Les gouvernements de Cotonou et de Lomé ont décidé de renforcer leur collaboration énergétique pour contrer les risques liés à leur dépendance envers les fournisseurs extérieurs. Face aux perturbations récurrentes des réseaux, les deux pays ont choisi de mutualiser leurs ressources et leurs stratégies afin de garantir une stabilité électrique durable à leurs zones industrielles en plein essor.

Un exemple frappant de cette vulnérabilité est survenu le 24 avril 2025, lorsque l’incendie de la sous-station d’Akosombo au Ghana a provoqué une perte de 1 000 mégawatts, privant immédiatement le Togo et le Bénin de leurs approvisionnements en électricité. Cet incident a une fois de plus démontré que, en période de crise, chaque nation privilégie avant tout ses propres besoins, laissant les pays voisins dans l’incertitude énergétique.

La situation s’était déjà aggravée en 2024, lorsque les défaillances du Gazoduc ouest-africain avaient forcé le Togo à mobiliser 31 milliards de francs CFA en urgence pour pallier l’absence de gaz en provenance du Nigeria. Ces aléas répétés soulignent l’insuffisance de la Communauté Électrique du Bénin (CEB), créée en 1968, qui n’a jamais pu développer de capacités de production autonome, se limitant à un rôle de transit passif.

Adjarala : le projet phare pour une indépendance énergétique

L’urgence n’est désormais plus une option, mais une nécessité stratégique. Le barrage hydroélectrique d’Adjarala, situé sur le fleuve Mono, incarne cette ambition commune. D’un coût estimé à 266 milliards de francs CFA, ce projet d’envergure fournira 147 mégawatts d’électricité sur trente ans, tout en irriguant près de 14 700 hectares de terres agricoles au Togo. Une avancée majeure pour soutenir l’industrie locale et sécuriser les investissements dans les zones économiques clés des deux pays.

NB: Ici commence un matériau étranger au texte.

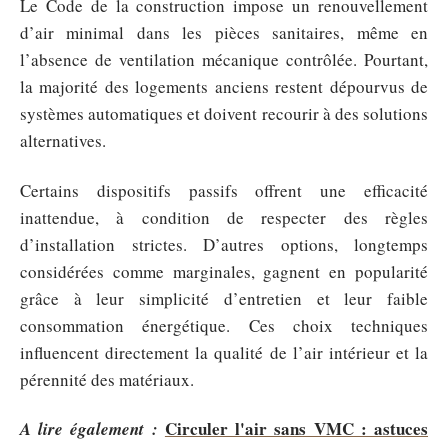
Le Code de la construction impose un renouvellement
d’air minimal dans les pièces sanitaires, même en
l’absence de ventilation mécanique contrôlée. Pourtant,
la majorité des logements anciens restent dépourvus de
systèmes automatiques et doivent recourir à des solutions
alternatives.
Certains dispositifs passifs offrent une efficacité
inattendue, à condition de respecter des règles
d’installation strictes. D’autres options, longtemps
considérées comme marginales, gagnent en popularité
grâce à leur simplicité d’entretien et leur faible
consommation énergétique. Ces choix techniques
influencent directement la qualité de l’air intérieur et la
pérennité des matériaux.
Circuler l'air sans VMC : astuces
A lire également :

Au Bénin, la zone industrielle de Glo-Djigbé, qui concentre plus d’un milliard de dollars d’investissements dans la transformation du coton et de l’anacarde, ainsi qu’au Togo, la plateforme d’Adétikopé, ne peuvent plus se permettre de dépendre des aléas énergétiques extérieurs. La création d’un marché électrique unifié entre les deux nations leur offrira un poids décisionnel bien plus important face aux investisseurs internationaux.

Financer l’avenir par l’épargne locale

Avec le retrait progressif des bailleurs de fonds internationaux des projets liés aux énergies fossiles, Cotonou et Lomé explorent de nouvelles solutions de financement. Les deux États misent désormais sur une mobilisation à long terme de l’épargne nationale, en s’appuyant sur les Caisses Nationales de Sécurité Sociale (CNSS) et les compagnies d’assurances, dont les réserves financières sont actuellement placées à court terme sur des titres publics. L’émission d’obligations énergétiques communes, garanties par les deux gouvernements, pourrait ainsi transformer ces fonds en un moteur puissant pour le développement d’infrastructures énergétiques régionales.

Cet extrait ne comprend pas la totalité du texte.